Thm 1.5 (Riemann) Let $F(x,y)$ be an irreducible complex polynomial and $C:=V(F(x,y)) \subset \mathbb{C}^2$ the corresponding compex curve. Then there is a $1$-dimensional complex manifold $\bar{C}$ and a proper holomorphic map $\sigma: \bar{C} \to C$ which is a biholomorphism except at finitely many points.

Proof. Since $F$ irreducible and $\partial F / \partial y$ have only finitely many common points $\Sigma \subset C$. By implicit function thoerem, the first coordinate projection $\pi: C \to \mathbb{C}$ is a local anylytic biholomorphisc on $C \backslash \Sigma$.

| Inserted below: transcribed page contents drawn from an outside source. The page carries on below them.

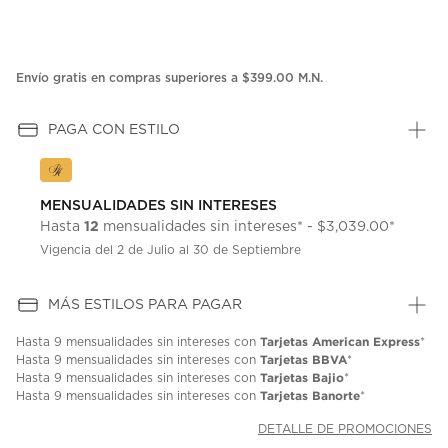
Envío gratis en compras superiores a $399.00 M.N.
PAGA CON ESTILO
MENSUALIDADES SIN INTERESES
12
Hasta
mensualidades sin intereses* - $3,039.00*
Vigencia del 2 de Julio al 30 de Septiembre
MÁS ESTILOS PARA PAGAR
Tarjetas American Express
Hasta
9 mensualidades
sin intereses con
*
Tarjetas BBVA
Hasta
9 mensualidades
sin intereses con
*
Tarjetas Bajio
Hasta
9 mensualidades
sin intereses con
*
Tarjetas Banorte
Hasta
9 mensualidades
sin intereses con
*
DETALLE DE PROMOCIONES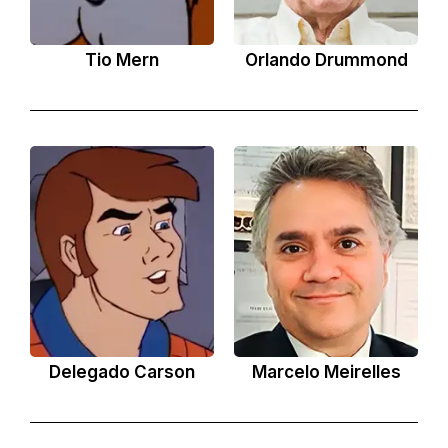
Tio Mern
Orlando Drummond
Delegado Carson
Marcelo Meirelles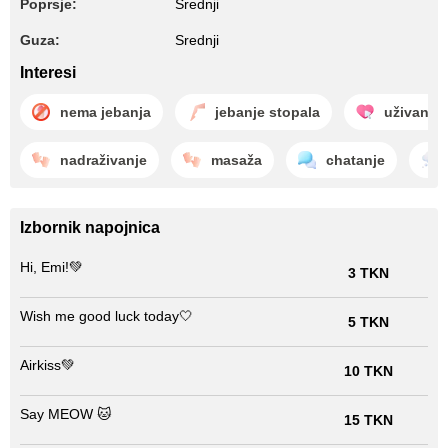
Poprsje:
Srednji
Guza:
Srednji
Interesi
nema jebanja
jebanje stopala
uživanje
nadraživanje
masaža
chatanje
Izbornik napojnica
Hi, Emi!💚
3 TKN
Wish me good luck today🤍
5 TKN
Airkiss💚
10 TKN
Say MEOW 🐱
15 TKN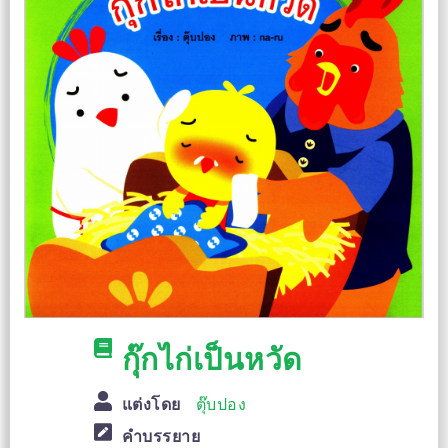
กุ๊กไก่เป็นหวัด
แต่งโดย
ตุ๊บปอง
คำบรรยาย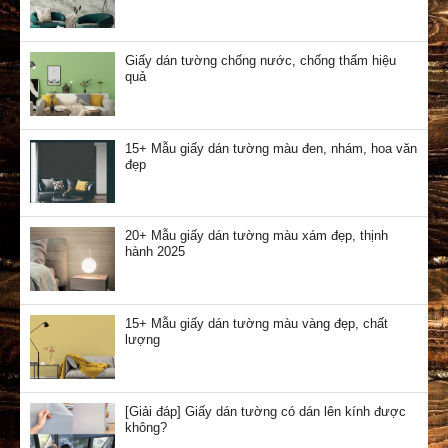
Giấy dán tường chống nước, chống thấm hiệu
quả
15+ Mẫu giấy dán tường màu đen, nhám, hoa văn
đẹp
20+ Mẫu giấy dán tường màu xám đẹp, thịnh
hành 2025
15+ Mẫu giấy dán tường màu vàng đẹp, chất
lượng
[Giải đáp] Giấy dán tường có dán lên kính được
không?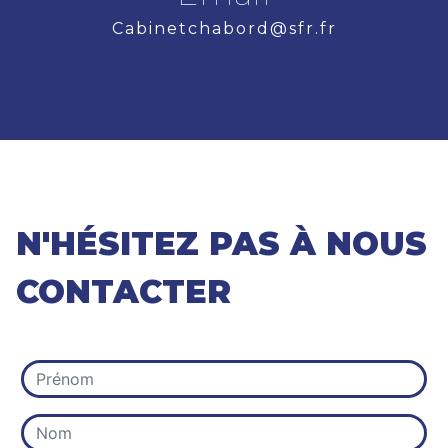
cabinetchabord@sfr.fr
N'HÉSITEZ PAS À NOUS
CONTACTER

We start by constructing a resolution for a small neighborhood of a point $p \in \Sigma$. For notational convenience assume $p=0$, the orgin. Let $B_{\epsilon} \subset \mathbb{C}^2$ denote the ball of radius $\epsilon$ around the origin. Chossing $\epsilon$ small enough, we may assume that $C \cap \{y=0\} \cap B_{\epsilon}= \{0\}$.

Next, by choosing $\eta$ small enough, we can also assume that the restricted map

$$\pi: C \cap B_{\epsilon} \cap \pi^{-1}(\Delta_{\eta}) \to \Delta_{\eta}$$

is proper (???) and a local analytic biholomorphism exept at the origin, where $\Delta_{\eta} \subset \mathbb{C}$ is the disc of radius $\eta$ ...

Question: Why shrinking $\eta$ small enough allows to assume that the restriction of $\pi$ to $C \cap B_{\epsilon} \cap \pi^{-1}(\Delta_{\eta})$ becomes proper map (from topological viewpoint)?

In topology $\pi$ is proper if for every compact $K$ set the preimage $\pi^{-1}(K)$ is also compact.

Some comments: I assume that by $B_{\epsilon}$ and $\Delta_{\eta}$ the author means the open ball resp. disc since in case of closed the subset $C \cap B_{\epsilon}$ would already be compact and it would not be necessary to shrink $\eta$ in "appropriate" way. I have already asked the same question in MSE without obtaining a precise answer that solves the problem.